▶ _To do_:
Please retype all of the entries that follow, leaving the images out.

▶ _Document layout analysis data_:
▬▬▬▬▬▬
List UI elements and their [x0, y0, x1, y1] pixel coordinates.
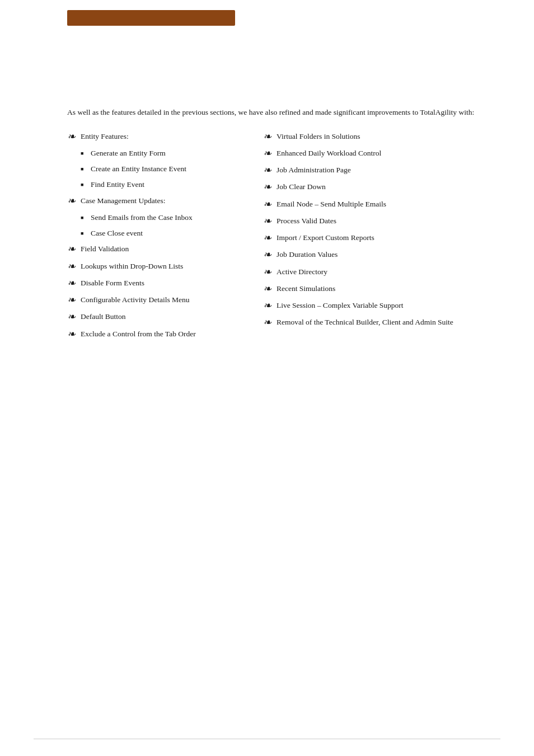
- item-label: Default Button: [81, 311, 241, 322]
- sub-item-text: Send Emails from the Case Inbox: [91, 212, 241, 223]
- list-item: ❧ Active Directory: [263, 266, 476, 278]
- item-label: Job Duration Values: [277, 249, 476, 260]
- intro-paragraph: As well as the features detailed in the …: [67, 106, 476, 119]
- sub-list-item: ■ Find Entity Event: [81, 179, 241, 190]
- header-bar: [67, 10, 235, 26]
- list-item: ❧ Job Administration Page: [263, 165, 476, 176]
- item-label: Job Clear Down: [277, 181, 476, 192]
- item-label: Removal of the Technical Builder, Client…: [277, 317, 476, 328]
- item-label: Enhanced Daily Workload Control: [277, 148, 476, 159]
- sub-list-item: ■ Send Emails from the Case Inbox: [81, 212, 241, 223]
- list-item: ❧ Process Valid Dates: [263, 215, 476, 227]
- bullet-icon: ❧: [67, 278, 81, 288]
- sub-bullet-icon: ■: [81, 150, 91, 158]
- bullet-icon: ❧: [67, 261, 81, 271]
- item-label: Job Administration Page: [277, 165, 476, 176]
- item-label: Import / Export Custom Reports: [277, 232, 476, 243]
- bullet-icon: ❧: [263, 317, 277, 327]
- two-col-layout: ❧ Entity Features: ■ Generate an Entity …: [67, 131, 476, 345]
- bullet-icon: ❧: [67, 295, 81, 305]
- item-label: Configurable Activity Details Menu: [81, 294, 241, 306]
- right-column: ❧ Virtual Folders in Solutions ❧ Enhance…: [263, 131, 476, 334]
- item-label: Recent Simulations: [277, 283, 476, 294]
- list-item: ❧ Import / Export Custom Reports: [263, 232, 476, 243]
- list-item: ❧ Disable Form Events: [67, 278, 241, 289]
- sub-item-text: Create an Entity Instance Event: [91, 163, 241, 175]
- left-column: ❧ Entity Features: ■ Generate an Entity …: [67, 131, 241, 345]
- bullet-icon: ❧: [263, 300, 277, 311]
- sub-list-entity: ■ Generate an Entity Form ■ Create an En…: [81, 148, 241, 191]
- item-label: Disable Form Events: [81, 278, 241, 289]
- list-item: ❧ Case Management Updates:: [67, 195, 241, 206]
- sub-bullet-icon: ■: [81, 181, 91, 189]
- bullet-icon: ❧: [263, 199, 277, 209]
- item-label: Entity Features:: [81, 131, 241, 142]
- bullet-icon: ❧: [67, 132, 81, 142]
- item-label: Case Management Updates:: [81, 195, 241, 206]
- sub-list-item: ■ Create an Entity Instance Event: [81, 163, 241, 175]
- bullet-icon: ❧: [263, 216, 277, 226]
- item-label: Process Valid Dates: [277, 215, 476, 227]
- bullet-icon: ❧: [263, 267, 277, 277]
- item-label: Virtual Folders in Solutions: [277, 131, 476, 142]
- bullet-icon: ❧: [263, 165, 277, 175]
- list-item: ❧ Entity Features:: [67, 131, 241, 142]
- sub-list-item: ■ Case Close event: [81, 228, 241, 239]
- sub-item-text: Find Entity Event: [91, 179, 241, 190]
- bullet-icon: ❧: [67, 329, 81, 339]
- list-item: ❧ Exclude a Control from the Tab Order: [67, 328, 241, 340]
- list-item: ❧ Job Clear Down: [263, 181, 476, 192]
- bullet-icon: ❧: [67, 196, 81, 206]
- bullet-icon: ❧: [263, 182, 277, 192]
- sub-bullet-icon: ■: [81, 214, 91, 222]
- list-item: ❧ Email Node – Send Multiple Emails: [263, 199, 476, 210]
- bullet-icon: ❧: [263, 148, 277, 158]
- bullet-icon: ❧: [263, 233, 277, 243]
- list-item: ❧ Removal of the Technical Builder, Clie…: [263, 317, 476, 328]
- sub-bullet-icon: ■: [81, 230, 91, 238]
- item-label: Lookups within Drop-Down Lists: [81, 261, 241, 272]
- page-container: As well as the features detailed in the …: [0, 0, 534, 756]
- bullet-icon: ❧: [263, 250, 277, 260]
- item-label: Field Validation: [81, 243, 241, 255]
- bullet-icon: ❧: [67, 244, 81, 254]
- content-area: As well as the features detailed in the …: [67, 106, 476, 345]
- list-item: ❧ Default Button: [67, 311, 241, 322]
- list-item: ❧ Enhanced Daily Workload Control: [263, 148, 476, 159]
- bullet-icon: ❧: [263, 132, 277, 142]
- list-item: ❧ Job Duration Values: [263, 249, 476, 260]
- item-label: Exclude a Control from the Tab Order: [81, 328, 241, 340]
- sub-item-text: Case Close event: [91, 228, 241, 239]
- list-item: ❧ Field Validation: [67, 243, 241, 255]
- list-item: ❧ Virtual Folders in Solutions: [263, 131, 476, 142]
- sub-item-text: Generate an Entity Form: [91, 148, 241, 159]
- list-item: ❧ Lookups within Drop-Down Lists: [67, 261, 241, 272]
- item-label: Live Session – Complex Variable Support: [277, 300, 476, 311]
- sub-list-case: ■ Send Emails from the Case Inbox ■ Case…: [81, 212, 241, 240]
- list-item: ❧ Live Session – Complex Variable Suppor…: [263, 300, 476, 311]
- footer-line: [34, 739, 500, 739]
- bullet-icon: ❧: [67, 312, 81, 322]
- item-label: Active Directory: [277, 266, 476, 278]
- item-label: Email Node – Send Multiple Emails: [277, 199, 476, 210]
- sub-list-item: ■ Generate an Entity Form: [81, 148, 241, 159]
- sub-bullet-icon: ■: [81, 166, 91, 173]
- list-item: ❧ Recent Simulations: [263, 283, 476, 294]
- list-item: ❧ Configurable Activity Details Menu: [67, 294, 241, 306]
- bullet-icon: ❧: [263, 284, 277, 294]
▬▬▬▬▬▬
▶ _Exercise answer_:
List UI elements and their [x0, y0, x1, y1] pixel coordinates.
- item-label: Default Button: [81, 311, 241, 322]
- sub-item-text: Send Emails from the Case Inbox: [91, 212, 241, 223]
- list-item: ❧ Active Directory: [263, 266, 476, 278]
- item-label: Job Duration Values: [277, 249, 476, 260]
- intro-paragraph: As well as the features detailed in the …: [67, 106, 476, 119]
- sub-list-item: ■ Find Entity Event: [81, 179, 241, 190]
- header-bar: [67, 10, 235, 26]
- list-item: ❧ Job Administration Page: [263, 165, 476, 176]
- item-label: Job Clear Down: [277, 181, 476, 192]
- item-label: Removal of the Technical Builder, Client…: [277, 317, 476, 328]
- item-label: Enhanced Daily Workload Control: [277, 148, 476, 159]
- sub-list-item: ■ Send Emails from the Case Inbox: [81, 212, 241, 223]
- list-item: ❧ Process Valid Dates: [263, 215, 476, 227]
- bullet-icon: ❧: [67, 278, 81, 288]
- sub-bullet-icon: ■: [81, 150, 91, 158]
- bullet-icon: ❧: [67, 261, 81, 271]
- item-label: Job Administration Page: [277, 165, 476, 176]
- item-label: Import / Export Custom Reports: [277, 232, 476, 243]
- bullet-icon: ❧: [263, 317, 277, 327]
- two-col-layout: ❧ Entity Features: ■ Generate an Entity …: [67, 131, 476, 345]
- bullet-icon: ❧: [67, 295, 81, 305]
- item-label: Configurable Activity Details Menu: [81, 294, 241, 306]
- right-column: ❧ Virtual Folders in Solutions ❧ Enhance…: [263, 131, 476, 334]
- item-label: Recent Simulations: [277, 283, 476, 294]
- list-item: ❧ Import / Export Custom Reports: [263, 232, 476, 243]
- list-item: ❧ Disable Form Events: [67, 278, 241, 289]
- sub-item-text: Create an Entity Instance Event: [91, 163, 241, 175]
- left-column: ❧ Entity Features: ■ Generate an Entity …: [67, 131, 241, 345]
- bullet-icon: ❧: [263, 300, 277, 311]
- sub-list-entity: ■ Generate an Entity Form ■ Create an En…: [81, 148, 241, 191]
- item-label: Disable Form Events: [81, 278, 241, 289]
- list-item: ❧ Case Management Updates:: [67, 195, 241, 206]
- sub-bullet-icon: ■: [81, 181, 91, 189]
- bullet-icon: ❧: [263, 199, 277, 209]
- item-label: Entity Features:: [81, 131, 241, 142]
- bullet-icon: ❧: [67, 132, 81, 142]
- item-label: Case Management Updates:: [81, 195, 241, 206]
- sub-list-item: ■ Create an Entity Instance Event: [81, 163, 241, 175]
- bullet-icon: ❧: [263, 216, 277, 226]
- item-label: Process Valid Dates: [277, 215, 476, 227]
- bullet-icon: ❧: [263, 267, 277, 277]
- item-label: Virtual Folders in Solutions: [277, 131, 476, 142]
- bullet-icon: ❧: [263, 165, 277, 175]
- list-item: ❧ Entity Features:: [67, 131, 241, 142]
- sub-list-item: ■ Case Close event: [81, 228, 241, 239]
- sub-item-text: Find Entity Event: [91, 179, 241, 190]
- bullet-icon: ❧: [67, 329, 81, 339]
- list-item: ❧ Exclude a Control from the Tab Order: [67, 328, 241, 340]
- list-item: ❧ Job Clear Down: [263, 181, 476, 192]
- bullet-icon: ❧: [67, 196, 81, 206]
- bullet-icon: ❧: [263, 182, 277, 192]
- sub-bullet-icon: ■: [81, 214, 91, 222]
- list-item: ❧ Email Node – Send Multiple Emails: [263, 199, 476, 210]
- bullet-icon: ❧: [263, 148, 277, 158]
- bullet-icon: ❧: [263, 233, 277, 243]
- list-item: ❧ Removal of the Technical Builder, Clie…: [263, 317, 476, 328]
- sub-bullet-icon: ■: [81, 230, 91, 238]
- item-label: Lookups within Drop-Down Lists: [81, 261, 241, 272]
- page-container: As well as the features detailed in the …: [0, 0, 534, 756]
- bullet-icon: ❧: [263, 250, 277, 260]
- item-label: Field Validation: [81, 243, 241, 255]
- bullet-icon: ❧: [67, 244, 81, 254]
- content-area: As well as the features detailed in the …: [67, 106, 476, 345]
- list-item: ❧ Default Button: [67, 311, 241, 322]
- list-item: ❧ Enhanced Daily Workload Control: [263, 148, 476, 159]
- bullet-icon: ❧: [263, 132, 277, 142]
- list-item: ❧ Job Duration Values: [263, 249, 476, 260]
- item-label: Exclude a Control from the Tab Order: [81, 328, 241, 340]
- sub-item-text: Case Close event: [91, 228, 241, 239]
- list-item: ❧ Field Validation: [67, 243, 241, 255]
- list-item: ❧ Virtual Folders in Solutions: [263, 131, 476, 142]
- sub-item-text: Generate an Entity Form: [91, 148, 241, 159]
- list-item: ❧ Lookups within Drop-Down Lists: [67, 261, 241, 272]
- item-label: Live Session – Complex Variable Support: [277, 300, 476, 311]
- sub-list-case: ■ Send Emails from the Case Inbox ■ Case…: [81, 212, 241, 240]
- list-item: ❧ Live Session – Complex Variable Suppor…: [263, 300, 476, 311]
- footer-line: [34, 739, 500, 739]
- bullet-icon: ❧: [67, 312, 81, 322]
- item-label: Active Directory: [277, 266, 476, 278]
- item-label: Email Node – Send Multiple Emails: [277, 199, 476, 210]
- sub-list-item: ■ Generate an Entity Form: [81, 148, 241, 159]
- sub-bullet-icon: ■: [81, 166, 91, 173]
- list-item: ❧ Recent Simulations: [263, 283, 476, 294]
- list-item: ❧ Configurable Activity Details Menu: [67, 294, 241, 306]
- bullet-icon: ❧: [263, 284, 277, 294]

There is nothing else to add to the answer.